Upgraded from 0.6.37 to 0.7.12 and it broke ti.GPU

JoshWolper commented 3 years ago

Describe the bug When I try to run code on GPU it no longer works. These files worked perfectly on GPU before the upgrade.

To Reproduce This is the same code file from my other issue about the indexing, now the error that comes up is related to GPU though...

import taichi as ti
import numpy as np
import triangle as tr

ti.init(default_fp=ti.f64, arch=ti.gpu) # Try to run on GPU    #GPU, parallel
#ti.init(default_fp=ti.f64, arch=ti.cpu, cpu_max_num_threads=1, debug=True)  #CPU, sequential

#Sparse Grids
#---Params
dim = 3
dx = 0.003
rp = (3*(dx**2))**0.5
invDx = 1.0 / 0.003
nGrid = ti.ceil(invDx)
grid_size = 4096 
grid_block_size = 128
leaf_block_size = 16 if dim == 2 else 8
indices = ti.ij if dim == 2 else ti.ijk
offset = tuple(0 for _ in range(dim))
#---Grid Shapes for PID
grid = ti.root.pointer(indices, grid_size // grid_block_size) # 32
block = grid.pointer(indices, grid_block_size // leaf_block_size) # 8
pid = ti.field(int)
block.dynamic(ti.indices(dim), 1024 * 1024, chunk_size=leaf_block_size**dim * 8).place(pid, offset=offset + (0, ))
#---Grid Shapes for Rest of Grid Structures
grid2 = ti.root.pointer(indices, grid_size // grid_block_size) # 32
block2 = grid2.pointer(indices, grid_block_size // leaf_block_size) # 8
def block_component(c):
    block2.dense(indices, leaf_block_size).place(c, offset=offset) # 16 in 3D, 8 in 2D (-2048, 2048) or (0, 4096) w/o offset

#Grid Structures
gridNumParticles = ti.field(dtype=int)      #track number of particles in each cell using cell index
maxPPC = 2**10
block_component(gridNumParticles) #keep track of how many particles are at each cell of backGrid

#Densely adding this structure
# gridNumIndeces = ti.ij if dim == 2 else ti.ijk
# gridNumShape = (nGrid, nGrid) if dim == 2 else (nGrid, nGrid, nGrid)
# ti.root.dense(gridNumIndeces, gridNumShape).place(gridNumParticles)

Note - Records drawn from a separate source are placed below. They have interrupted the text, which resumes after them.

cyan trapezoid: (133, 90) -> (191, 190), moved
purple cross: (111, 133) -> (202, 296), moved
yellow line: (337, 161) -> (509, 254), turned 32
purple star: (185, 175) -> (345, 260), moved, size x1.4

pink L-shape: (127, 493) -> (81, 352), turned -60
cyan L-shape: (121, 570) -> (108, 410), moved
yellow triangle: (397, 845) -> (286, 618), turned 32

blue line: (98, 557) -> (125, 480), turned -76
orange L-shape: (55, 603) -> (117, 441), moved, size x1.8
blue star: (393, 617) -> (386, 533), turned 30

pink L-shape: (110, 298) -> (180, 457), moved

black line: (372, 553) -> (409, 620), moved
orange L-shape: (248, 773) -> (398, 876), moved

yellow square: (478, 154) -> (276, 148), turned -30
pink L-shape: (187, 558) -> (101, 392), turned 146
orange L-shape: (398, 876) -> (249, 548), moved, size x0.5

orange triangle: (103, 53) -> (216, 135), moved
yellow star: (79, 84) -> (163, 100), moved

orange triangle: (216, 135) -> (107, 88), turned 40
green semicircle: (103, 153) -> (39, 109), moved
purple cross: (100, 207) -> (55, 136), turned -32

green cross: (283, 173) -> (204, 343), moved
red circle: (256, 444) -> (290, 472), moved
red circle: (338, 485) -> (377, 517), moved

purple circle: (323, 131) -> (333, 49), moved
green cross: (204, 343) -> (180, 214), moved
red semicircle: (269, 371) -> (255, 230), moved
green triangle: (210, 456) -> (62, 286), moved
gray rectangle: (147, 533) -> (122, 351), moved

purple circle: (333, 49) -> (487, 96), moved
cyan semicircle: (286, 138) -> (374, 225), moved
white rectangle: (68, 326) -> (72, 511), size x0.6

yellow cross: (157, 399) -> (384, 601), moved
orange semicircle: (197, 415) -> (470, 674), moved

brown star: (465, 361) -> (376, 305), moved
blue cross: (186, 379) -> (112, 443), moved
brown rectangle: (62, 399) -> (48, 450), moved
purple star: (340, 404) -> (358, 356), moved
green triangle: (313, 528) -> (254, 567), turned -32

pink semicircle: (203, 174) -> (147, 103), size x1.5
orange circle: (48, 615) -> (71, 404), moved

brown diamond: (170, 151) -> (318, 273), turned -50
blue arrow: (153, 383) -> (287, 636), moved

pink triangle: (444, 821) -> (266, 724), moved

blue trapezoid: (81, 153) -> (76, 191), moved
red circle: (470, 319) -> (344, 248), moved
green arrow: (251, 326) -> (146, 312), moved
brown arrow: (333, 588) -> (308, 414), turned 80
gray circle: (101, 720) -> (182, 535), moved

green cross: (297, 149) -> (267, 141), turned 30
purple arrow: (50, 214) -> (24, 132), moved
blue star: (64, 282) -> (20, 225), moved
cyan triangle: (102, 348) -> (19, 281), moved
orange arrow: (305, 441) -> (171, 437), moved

backGrid = ti.field(int)              #background grid to map grid cells to a list of particles they contain
backGridIndeces = ti.ijk if dim == 2 else ti.ijkl
backGridShape = (nGrid, nGrid, maxPPC) if dim == 2 else (nGrid, nGrid, nGrid, maxPPC)
ti.root.dense(backGridIndeces, backGridShape).place(backGrid)      #backGrid is nGrid x nGrid x maxPPC

#Particle Structures
x = ti.Vector.field(dim, dtype=float) # position
mp = ti.field(dtype=float) # particle masses
particle = ti.root.dynamic(ti.i, 2**27, 2**19) #2**20 causes problems in CUDA (maybe asking for too much space)
particle.place(x, mp)

#Neighbor Search Routines
@ti.func
def backGridIdx(x):
    #compute int vector of backGrid indeces (recall the grid here )
    return int(x/rp)

@ti.func
def stencil_range():
    return ti.ndrange(*((3, ) * dim))

def addParticles2D():
    N = 10
    w = 0.2
    dw = w / N
    for i in range(N):
        for j in range(N):
            x[i*10 + j] = [0.4 + (i * dw), 0.4 + (j * dw)]
            mp[i*10 + j] = 0.001

def addParticles3D():
    N = 10
    w = 0.2
    dw = w / N
    for i in range(N):
        for j in range(N):
            for k in range(N):
                x[i*(N**2) + j*N + k] = [0.4 + (i * dw), 0.4 + (j * dw), 0.4 + (k * dw)]
                mp[i*(N**2) + j*N + k] = 0.001

@ti.kernel
def build_pid():
    ti.block_dim(64) #this sets the number of threads per block / block dimension
    for p in x:
        base = int(ti.floor(x[p] * invDx - 0.5))
        ti.append(pid.parent(), base - ti.Vector(list(offset)), p)

@ti.kernel
def backGridSort():
    #Sort particles into backGrid
    ti.block_dim(256)
    ti.no_activate(particle)
    for I in ti.grouped(pid):
        p = pid[I]
        cell = backGridIdx(x[p]) #grab cell idx (vector of ints)
        offs = ti.atomic_add(gridNumParticles[cell], 1) #atomically add one to our grid cell's particle count NOTE: returns the OLD value before add
        print("cell:", cell, "offs:", offs)
        print("backGrid shape:", backGrid.shape)
        backGrid[cell, offs] = p #place particle idx into the grid cell bucket at the correct place in the cell's neighbor list (using offs)

if dim == 2:
    addParticles2D()
elif dim == 3:
    addParticles3D()
grid.deactivate_all()
build_pid()
backGridSort()

Log/Screenshots Please post the full log of the program (instead of just a few lines around the error message, unless the log is > 1000 lines). This will help us diagnose what's happening. For example:

josh@jg9:~/Desktop/FastIPC/projects/brittle/referenceCode$ python3 testingBackGrid.py 
[Taichi] mode=release
[Taichi] preparing sandbox at /tmp/taichi-6llammn1
[Taichi] version 0.7.12, llvm 10.0.0, commit 8d452801, linux, python 3.6.9
[Taichi] Starting on arch=cuda
[E 01/12/21 11:58:29.530] [cuda_driver.h:operator()@80] CUDA Error CUDA_ERROR_COMPAT_NOT_SUPPORTED_ON_DEVICE: forward compatibility was attempted on non supported HW while calling init (cuInit)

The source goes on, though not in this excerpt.